> Records for processing:

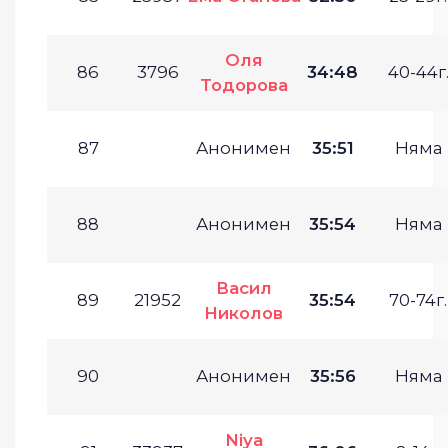
Оля
86
3796
34:48
40-44г
Тодорова
87
Анонимен
35:51
Няма
88
Анонимен
35:54
Няма
Васил
89
21952
35:54
70-74г.
Николов
90
Анонимен
35:56
Няма
Niya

> Exercise directions:
Repeat the listing verbatim. Skip the pictures.

> Task output:
Оля
86
3796
34:48
40-44г
Тодорова
87
Анонимен
35:51
Няма
88
Анонимен
35:54
Няма
Васил
89
21952
35:54
70-74г.
Николов
90
Анонимен
35:56
Няма
Niya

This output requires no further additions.